Similarly blessed and bedeviled, “Exodus,” the second episode, boasts a strong central performance (this time it’s Moses’ turn) from William Houston, whose Ian McKellan-esque booming voice and manner manage to convey simultaneously the character’s towering rage at Pharaoh’s unwillingness to free the enslaved Jews, his steely-eyed belief that he is God’s instrument, and even a tinge of sorrow for the plagues he unleashes on his captors and their children. (I’d take his “Let my people go!” over Heston’s any day.) It’s a good thing, too, as the heretofore threadbare look of the series is only magnified when, instead of scrub brush and rocks, the script calls for magisterial pyramids and widespread destruction. (Like Eden, the ten plagues get packed into a perfunctory montage.) Both elements of the episode come to a head with the Red Sea scene, where the pitifully small band of Jews (they look to number about 50) flee to safety as the pursuing Egyptian army is shot in close up and swept under some very CGI-looking waves while Houston’s booming command to “Follow me! God is with us!” provides a measure of gravitas the action sorely lacks.

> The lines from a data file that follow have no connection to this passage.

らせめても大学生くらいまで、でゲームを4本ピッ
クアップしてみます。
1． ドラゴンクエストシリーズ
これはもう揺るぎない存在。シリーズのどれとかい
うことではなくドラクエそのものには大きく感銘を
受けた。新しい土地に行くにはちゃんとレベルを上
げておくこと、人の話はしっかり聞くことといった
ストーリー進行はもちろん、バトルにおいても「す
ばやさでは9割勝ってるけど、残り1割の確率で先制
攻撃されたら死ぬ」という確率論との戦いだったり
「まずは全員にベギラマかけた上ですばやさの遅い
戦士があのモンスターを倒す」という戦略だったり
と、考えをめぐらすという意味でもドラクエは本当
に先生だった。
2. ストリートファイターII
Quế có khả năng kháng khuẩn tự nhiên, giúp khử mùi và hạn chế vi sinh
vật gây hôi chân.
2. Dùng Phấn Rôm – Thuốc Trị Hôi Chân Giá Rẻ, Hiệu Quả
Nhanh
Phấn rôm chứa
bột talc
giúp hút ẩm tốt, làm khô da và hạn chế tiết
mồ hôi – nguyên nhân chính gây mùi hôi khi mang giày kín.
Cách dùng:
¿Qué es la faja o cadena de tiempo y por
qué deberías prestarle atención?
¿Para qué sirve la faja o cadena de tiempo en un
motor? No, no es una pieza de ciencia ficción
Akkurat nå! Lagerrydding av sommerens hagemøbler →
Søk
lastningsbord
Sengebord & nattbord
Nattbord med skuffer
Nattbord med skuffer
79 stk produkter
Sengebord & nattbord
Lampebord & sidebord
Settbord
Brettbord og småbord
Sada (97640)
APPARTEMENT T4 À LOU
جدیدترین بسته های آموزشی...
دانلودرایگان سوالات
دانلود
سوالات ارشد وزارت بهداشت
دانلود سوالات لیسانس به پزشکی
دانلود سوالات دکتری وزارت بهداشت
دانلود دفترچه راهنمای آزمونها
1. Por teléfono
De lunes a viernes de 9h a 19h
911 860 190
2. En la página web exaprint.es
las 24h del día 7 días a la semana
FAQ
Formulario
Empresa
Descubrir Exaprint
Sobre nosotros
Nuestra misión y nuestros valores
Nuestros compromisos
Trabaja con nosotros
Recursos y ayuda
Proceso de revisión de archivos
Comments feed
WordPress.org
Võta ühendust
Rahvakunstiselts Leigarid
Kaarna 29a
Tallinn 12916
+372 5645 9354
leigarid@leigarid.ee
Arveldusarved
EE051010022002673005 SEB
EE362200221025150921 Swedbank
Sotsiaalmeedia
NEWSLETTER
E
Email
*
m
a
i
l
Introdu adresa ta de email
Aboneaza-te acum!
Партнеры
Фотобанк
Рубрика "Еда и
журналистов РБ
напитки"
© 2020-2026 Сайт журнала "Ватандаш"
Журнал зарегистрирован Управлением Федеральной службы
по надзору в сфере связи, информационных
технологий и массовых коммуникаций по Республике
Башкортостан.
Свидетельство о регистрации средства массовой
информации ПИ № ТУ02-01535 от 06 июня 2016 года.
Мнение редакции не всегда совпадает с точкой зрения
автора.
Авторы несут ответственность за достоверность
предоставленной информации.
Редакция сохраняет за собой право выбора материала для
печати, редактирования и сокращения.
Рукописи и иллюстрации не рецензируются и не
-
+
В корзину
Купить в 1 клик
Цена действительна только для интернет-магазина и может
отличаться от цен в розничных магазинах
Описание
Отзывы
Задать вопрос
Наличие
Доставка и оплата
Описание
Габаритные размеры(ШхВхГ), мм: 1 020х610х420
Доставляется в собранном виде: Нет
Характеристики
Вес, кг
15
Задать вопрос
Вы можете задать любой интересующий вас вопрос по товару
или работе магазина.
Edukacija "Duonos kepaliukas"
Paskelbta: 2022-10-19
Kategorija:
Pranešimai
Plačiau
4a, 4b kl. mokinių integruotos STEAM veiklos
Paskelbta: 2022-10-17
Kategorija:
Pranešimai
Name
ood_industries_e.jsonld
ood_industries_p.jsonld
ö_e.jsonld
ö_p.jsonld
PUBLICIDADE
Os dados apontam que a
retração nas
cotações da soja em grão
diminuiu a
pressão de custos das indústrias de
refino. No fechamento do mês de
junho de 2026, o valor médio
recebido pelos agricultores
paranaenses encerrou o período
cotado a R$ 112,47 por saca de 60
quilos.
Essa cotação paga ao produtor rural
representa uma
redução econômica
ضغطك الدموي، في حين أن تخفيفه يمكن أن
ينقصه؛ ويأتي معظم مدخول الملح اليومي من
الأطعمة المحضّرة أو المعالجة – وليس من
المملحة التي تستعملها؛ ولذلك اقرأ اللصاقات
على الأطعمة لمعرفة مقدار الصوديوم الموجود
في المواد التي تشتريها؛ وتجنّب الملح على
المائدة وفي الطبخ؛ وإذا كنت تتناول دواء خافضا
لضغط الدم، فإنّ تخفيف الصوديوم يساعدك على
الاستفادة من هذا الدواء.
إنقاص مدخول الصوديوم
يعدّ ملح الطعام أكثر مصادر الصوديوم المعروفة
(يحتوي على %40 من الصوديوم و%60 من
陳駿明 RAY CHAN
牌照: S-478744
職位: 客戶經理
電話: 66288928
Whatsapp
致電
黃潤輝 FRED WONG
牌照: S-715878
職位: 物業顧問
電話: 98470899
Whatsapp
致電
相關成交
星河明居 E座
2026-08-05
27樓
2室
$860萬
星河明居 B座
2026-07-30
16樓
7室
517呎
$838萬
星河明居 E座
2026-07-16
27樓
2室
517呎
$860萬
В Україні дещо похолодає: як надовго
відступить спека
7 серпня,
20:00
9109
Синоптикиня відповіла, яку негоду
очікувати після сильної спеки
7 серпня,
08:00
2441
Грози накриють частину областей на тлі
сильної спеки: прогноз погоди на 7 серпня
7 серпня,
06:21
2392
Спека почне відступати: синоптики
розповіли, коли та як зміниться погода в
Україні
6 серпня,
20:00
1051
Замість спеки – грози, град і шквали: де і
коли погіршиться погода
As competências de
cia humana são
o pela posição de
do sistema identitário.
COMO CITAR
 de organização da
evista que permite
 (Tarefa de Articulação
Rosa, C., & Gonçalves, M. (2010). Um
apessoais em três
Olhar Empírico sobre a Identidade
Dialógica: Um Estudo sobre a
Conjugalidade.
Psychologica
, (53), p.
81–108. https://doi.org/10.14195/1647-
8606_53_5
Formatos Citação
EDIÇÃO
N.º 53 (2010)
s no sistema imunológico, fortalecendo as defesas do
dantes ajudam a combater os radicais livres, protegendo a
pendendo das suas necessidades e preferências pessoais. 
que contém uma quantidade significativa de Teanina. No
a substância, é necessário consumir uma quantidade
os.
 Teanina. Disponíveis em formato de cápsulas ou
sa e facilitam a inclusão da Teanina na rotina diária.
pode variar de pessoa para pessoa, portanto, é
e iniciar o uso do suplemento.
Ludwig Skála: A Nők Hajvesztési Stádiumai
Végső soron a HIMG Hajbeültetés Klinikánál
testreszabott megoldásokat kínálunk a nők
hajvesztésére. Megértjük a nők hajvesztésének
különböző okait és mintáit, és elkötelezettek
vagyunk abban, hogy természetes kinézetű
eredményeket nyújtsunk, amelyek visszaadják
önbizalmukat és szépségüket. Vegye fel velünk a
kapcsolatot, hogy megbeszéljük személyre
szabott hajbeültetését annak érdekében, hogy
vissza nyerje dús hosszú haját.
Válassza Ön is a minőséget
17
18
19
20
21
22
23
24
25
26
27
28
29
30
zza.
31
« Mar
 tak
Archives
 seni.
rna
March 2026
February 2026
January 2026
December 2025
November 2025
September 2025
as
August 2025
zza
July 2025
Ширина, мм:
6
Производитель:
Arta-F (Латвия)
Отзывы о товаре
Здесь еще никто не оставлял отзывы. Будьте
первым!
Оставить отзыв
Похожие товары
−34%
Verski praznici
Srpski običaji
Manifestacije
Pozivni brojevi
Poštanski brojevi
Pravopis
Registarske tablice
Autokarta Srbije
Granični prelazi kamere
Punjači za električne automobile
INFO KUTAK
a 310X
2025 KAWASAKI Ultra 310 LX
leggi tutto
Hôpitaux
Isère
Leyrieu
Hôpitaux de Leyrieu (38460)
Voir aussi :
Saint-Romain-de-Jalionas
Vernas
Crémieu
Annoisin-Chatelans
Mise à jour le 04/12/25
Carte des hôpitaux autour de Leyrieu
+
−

Apart from these unexpected fringe benefits from overachieving stage actors however, The Bible offers little more than a rote Bible course-plodding, cheap, obvious, and largely bereft of the showmanship any religious epic worth its pillar of salt should understand.

Stray observations:

  • Although patchily deployed, Keith David’s innately authoritative sonorousness lends the borrowed authority of a Ken Burns documentary to the proceedings that it otherwise hasn’t warranted
  • The Bible’s attempts at jazzing up the action of each episode are especially silly. Apart from the young Moses/young Pharaoh sword duel in “Exodus,” there’s a scene from “In The Beginning” that deserves special mention. As Lot and his family are fleeing from Sodom in the company of a pair of guardian angels, they’re cornered in a blind alley. Not to worry though- the Asian (of course) angel slowly unsheathes the two crisscrossed swords on his back- and then it’s time for several onscreen minutes of ninja angel martial arts action! (I would totally have paid more attention in Sunday school if the phrase “ninja angel martial arts action” came up more often.)
  • Our shady, brief glimpse of the gaudy sins of Sodom consists of a little back alley smooching, although there’s one leering guy who looks like Divine.
  • Pharaoh’s armor in the Red Sea scene is especially low-rent: It looks like he’s trying out for his elementary school play.
  • The sight of Egyptian soldiers whipping what purport to be swaddled infants over a cliff shouldn’t provoke giggles, right?